Another characteristic of internet usage in the Haredi sector is the format of the content they consume. If in the past, an emphasis was put on the written word, the digital age proves that the Haredi sector has a soft spot for video content as well. And indeed, many of the video clips created in this sector, organic or not, become viral and generate unique viewers in volumes similar to those of content for the general public.
They know how to spot opportunities
Those wise enough to spot the trend in its beginnings are the sectorial advertising firms, especially those that opened up special digital departments.
“Gil Group”, run and owned by David Galperin, is the largest of these firms in Israel, working among the Haredi sector in fields like advertising, marketing and advanced media solutions. The company was founded in 1999 and, just like the Haredi sector itself, it has developed throughout the years according to the trends in real time. Under this umbrella, you can find brands like “Gil Advertising” which provides marketing, branding, strategic and advertising services to businesses, “Gil Street” which specializes in street ads, mailing campaigns and banners, “Gil Print” which is in the printed ad industry, and “Gil Gift” for branded presents. The newest addition is “Gil Digital”, specializing in creation and development of digital campaigns for Haredi businesses or for brands targeting Haredi audiences.
“Today, it is clear to all that the Haredi sector is a significant buying power and big companies put a lot of money into this sector, in numbers which are just growing,” remarks Galperin. “The Haredis of 2020 are nothing like the vision we have in our minds when we think of the average Haredi. They are more educated, work more, consume more, fly more and generally enjoy life more. With that in mind, it is still a mistake to treat them similar to the general public. Since they come from a more conservative background, the Haredis are different in their digital usage when compared to the general lsraeli population, so in order to properly target them, one needs to know the sector in depth, as well as its culture and social norms. That is exactly the service we provide, as a company stemming from that sector and very familiar with it – from the campaign managers to the content people and graphic designers – so the results are authentic.”

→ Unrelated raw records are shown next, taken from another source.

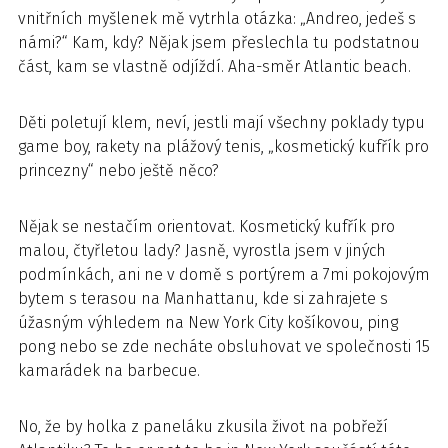
vnitřních myšlenek mě vytrhla otázka: „Andreo, jedeš s
námi?“ Kam, kdy? Nějak jsem přeslechla tu podstatnou
část, kam se vlastně odjíždí. Aha-směr Atlantic beach.
Děti poletují klem, neví, jestli mají všechny poklady typu
game boy, rakety na plážový tenis, „kosmetický kufřík pro
princezny“ nebo ještě něco?
Nějak se nestačím orientovat. Kosmetický kufřík pro
malou, čtyřletou lady? Jasně, vyrostla jsem v jiných
podmínkách, ani ne v domě s portýrem a 7mi pokojovým
bytem s terasou na Manhattanu, kde si zahrajete s
úžasným výhledem na New York City košíkovou, ping
pong nebo se zde necháte obsluhovat ve společnosti 15
kamarádek na barbecue.
No, že by holka z paneláku zkusila život na pobřeží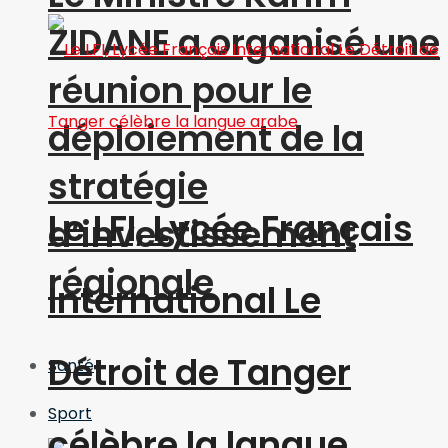
ZIDANE a organisé une
réunion pour le
déploiement de la
stratégie
Le LFI, Lycée Français
d’investissement
régionale
International Le
Détroit de Tanger
Santé
Sport
célèbre la langue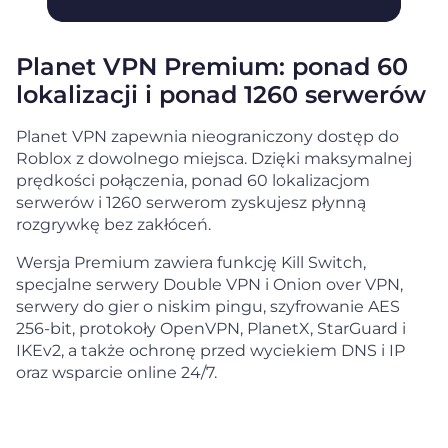
Planet VPN Premium: ponad 60
lokalizacji i ponad 1260 serwerów
Planet VPN zapewnia nieograniczony dostęp do
Roblox z dowolnego miejsca. Dzięki maksymalnej
prędkości połączenia, ponad 60 lokalizacjom
serwerów i 1260 serwerom zyskujesz płynną
rozgrywkę bez zakłóceń.
Wersja Premium zawiera funkcję Kill Switch,
specjalne serwery Double VPN i Onion over VPN,
serwery do gier o niskim pingu, szyfrowanie AES
256-bit, protokoły OpenVPN, PlanetX, StarGuard i
IKEv2, a także ochronę przed wyciekiem DNS i IP
oraz wsparcie online 24/7.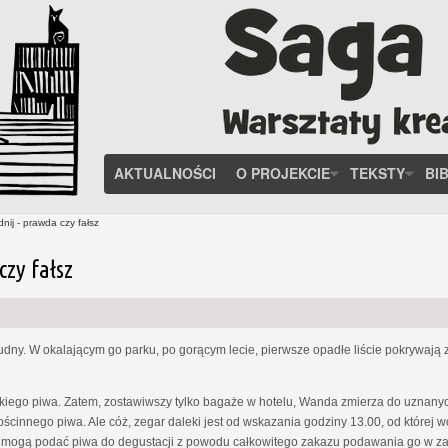
AKTUALNOŚCI
O PROJEKCIE
TEKSTY
BI
ij - prawda czy fałsz
czy fałsz
rudny. W okalającym go parku, po gorącym lecie, pierwsze opadłe liście pokrywają 
zkiego piwa. Zatem, zostawiwszy tylko bagaże w hotelu, Wanda zmierza do uznanyc
gościnnego piwa. Ale cóż, zegar daleki jest od wskazania godziny 13.00, od które
 mogą podać piwa do degustacji z powodu całkowitego zakazu podawania go w zak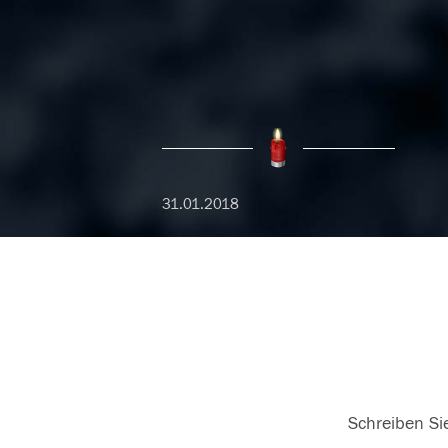
31.01.2018
Schreiben Sie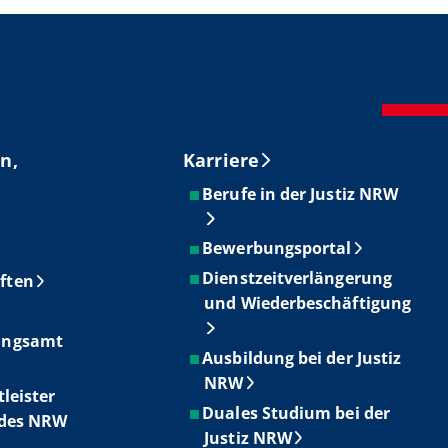
n,
Karriere
Berufe in der Justiz NRW
Bewerbungsportal
Dienstzeitverlängerung
ften
und Wiederbeschäftigung
ungsamt
Ausbildung bei der Justiz
NRW
tleister
Duales Studium bei der
ndes NRW
Justiz NRW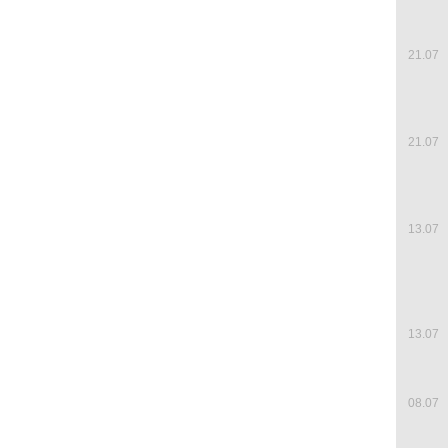
21.07
21.07
13.07
13.07
08.07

Today, everyone knows that the secret to a winning digital campaign is the adjusting of the message and proper targeting – the kind that will lead you to the right person, at the right time and with the right words. This matter, which usually requires thorough research of the target audience and its internet usage habits, becomes especially important when discussing the Haredi sector – not only digital-wise. In this sector, the traditional print media is also very diversified and targeting different internal streams, so the digital efforts become especially complex and require knowledge of the internal dynamics. However, as opposed to print advertising, which requires matriculate supervision of visibility and messages, digital advertising allows you, as a business owner, to enter through the back door to almost every home in the sector, especially these days.
“You can say that the COVID-19 crisis brought with it many challenges to the Haredi people, but many opportunities as well,” summarizes David Galperin. “Now all you need to do is identify them in time and succeed in leveraging the success, which we have been reaping for years, to a wide-scale revolution.”